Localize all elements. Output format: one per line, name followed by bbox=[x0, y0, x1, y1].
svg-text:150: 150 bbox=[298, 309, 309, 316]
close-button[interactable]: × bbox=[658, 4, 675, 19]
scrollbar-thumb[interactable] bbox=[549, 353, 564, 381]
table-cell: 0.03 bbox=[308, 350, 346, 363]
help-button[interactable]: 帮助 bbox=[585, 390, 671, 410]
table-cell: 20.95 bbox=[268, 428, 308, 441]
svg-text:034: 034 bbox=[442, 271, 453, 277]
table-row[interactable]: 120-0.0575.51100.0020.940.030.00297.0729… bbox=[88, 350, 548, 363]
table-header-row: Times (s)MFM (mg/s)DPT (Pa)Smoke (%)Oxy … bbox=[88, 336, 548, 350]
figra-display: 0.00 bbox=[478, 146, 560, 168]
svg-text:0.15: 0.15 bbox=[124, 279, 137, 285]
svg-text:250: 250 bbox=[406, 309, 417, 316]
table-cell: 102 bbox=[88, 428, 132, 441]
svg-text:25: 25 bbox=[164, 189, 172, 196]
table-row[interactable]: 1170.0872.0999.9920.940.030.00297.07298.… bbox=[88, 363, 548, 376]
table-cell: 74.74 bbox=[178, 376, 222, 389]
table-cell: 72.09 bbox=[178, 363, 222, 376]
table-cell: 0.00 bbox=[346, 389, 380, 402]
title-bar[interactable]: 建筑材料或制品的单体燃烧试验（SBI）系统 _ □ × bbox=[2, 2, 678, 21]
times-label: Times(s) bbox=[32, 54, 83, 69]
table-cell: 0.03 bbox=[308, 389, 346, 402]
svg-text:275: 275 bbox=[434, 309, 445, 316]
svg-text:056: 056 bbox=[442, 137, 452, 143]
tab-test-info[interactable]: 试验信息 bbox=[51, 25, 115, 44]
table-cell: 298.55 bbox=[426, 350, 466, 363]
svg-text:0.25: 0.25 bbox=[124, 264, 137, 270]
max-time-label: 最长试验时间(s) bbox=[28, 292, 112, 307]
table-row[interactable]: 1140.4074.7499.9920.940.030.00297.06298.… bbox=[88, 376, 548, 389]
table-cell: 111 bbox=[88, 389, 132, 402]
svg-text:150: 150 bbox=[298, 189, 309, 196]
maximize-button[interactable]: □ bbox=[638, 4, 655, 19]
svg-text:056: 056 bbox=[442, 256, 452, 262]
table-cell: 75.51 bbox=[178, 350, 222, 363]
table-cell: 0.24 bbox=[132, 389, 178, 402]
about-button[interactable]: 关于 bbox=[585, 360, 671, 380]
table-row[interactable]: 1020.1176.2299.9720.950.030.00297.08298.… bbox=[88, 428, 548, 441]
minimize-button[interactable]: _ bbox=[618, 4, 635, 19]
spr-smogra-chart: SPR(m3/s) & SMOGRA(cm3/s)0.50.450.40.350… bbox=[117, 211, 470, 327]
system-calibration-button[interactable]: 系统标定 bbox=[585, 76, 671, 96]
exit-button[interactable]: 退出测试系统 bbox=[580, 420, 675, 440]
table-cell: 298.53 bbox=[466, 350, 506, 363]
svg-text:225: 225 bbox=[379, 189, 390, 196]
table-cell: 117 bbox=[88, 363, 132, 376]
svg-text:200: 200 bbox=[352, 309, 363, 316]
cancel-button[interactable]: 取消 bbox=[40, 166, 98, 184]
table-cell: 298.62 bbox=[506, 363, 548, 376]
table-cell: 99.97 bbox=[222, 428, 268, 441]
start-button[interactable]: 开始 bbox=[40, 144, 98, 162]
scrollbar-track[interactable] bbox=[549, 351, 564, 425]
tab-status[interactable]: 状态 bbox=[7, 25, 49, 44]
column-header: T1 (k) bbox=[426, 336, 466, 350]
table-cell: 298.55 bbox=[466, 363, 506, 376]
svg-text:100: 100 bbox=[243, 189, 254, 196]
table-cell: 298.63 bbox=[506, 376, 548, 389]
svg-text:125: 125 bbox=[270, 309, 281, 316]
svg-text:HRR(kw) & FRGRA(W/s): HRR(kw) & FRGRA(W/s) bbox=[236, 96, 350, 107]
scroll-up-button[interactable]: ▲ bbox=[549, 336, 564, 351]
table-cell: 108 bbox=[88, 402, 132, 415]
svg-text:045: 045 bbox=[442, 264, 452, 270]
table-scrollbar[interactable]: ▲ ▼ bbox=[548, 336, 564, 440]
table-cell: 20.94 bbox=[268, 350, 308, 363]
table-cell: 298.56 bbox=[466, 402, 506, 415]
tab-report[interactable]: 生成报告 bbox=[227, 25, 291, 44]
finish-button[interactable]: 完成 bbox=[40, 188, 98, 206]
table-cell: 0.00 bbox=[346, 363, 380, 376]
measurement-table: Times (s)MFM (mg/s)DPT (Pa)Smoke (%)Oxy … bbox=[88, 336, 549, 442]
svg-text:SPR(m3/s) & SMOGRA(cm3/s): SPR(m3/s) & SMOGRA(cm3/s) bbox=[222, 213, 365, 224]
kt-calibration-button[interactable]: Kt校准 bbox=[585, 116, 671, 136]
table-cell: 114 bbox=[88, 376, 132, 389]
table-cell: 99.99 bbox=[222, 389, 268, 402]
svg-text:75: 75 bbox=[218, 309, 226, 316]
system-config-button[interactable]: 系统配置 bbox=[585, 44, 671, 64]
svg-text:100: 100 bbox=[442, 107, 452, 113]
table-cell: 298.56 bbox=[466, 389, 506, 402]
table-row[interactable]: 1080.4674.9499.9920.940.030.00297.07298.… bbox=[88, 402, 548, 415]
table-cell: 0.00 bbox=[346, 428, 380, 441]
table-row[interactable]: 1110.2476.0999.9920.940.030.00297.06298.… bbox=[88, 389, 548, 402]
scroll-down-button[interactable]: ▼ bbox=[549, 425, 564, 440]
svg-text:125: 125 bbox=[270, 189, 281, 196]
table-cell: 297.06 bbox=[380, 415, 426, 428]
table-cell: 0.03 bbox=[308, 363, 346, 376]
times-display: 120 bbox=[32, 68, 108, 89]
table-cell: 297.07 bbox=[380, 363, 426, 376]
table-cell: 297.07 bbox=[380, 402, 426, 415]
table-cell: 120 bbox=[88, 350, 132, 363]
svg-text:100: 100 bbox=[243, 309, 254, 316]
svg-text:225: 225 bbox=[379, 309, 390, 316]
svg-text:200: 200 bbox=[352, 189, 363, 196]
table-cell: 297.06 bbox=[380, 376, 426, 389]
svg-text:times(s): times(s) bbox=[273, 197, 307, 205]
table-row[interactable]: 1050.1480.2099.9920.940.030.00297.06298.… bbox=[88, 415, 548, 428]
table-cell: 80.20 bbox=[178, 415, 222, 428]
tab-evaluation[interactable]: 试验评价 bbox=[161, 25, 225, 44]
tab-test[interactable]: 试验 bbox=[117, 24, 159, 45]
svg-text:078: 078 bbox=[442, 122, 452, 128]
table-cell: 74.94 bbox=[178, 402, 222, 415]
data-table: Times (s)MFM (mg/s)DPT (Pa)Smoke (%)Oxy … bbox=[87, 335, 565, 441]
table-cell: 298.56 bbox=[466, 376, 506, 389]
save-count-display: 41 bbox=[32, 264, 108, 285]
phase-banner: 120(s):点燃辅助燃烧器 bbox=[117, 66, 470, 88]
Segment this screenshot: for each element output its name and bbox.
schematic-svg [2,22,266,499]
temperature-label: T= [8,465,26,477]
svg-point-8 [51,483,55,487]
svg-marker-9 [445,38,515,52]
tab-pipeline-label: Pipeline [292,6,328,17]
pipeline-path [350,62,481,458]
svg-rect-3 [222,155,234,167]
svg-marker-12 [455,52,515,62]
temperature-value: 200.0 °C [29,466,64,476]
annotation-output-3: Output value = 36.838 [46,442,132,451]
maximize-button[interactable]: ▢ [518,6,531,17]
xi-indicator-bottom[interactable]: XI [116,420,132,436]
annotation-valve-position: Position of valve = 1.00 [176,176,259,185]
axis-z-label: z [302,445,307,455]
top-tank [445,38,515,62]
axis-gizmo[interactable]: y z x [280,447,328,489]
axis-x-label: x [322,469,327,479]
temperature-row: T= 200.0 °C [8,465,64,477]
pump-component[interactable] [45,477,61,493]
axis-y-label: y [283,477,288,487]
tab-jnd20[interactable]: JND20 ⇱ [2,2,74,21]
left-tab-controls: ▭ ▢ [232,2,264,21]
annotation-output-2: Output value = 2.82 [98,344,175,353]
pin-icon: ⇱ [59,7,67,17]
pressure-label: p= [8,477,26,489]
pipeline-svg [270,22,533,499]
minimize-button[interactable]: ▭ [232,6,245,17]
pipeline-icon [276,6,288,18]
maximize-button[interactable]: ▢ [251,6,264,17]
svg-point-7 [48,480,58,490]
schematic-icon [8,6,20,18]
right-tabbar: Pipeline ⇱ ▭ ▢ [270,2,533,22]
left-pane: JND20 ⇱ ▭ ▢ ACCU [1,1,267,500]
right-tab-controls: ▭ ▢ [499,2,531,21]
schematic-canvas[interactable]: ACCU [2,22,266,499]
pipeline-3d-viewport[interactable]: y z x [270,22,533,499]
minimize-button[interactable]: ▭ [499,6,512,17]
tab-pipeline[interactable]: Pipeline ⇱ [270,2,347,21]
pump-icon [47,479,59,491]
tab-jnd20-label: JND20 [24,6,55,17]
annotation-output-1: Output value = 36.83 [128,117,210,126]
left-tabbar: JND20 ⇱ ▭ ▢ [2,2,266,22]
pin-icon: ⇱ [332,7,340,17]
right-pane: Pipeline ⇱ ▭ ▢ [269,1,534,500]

▶ **Requirement**:
The word "calibration" appears in some lines above. Return every one of those lines.

▶ **Result of this exercise**:
system-calibration-button[interactable]: 系统标定 bbox=[585, 76, 671, 96]
kt-calibration-button[interactable]: Kt校准 bbox=[585, 116, 671, 136]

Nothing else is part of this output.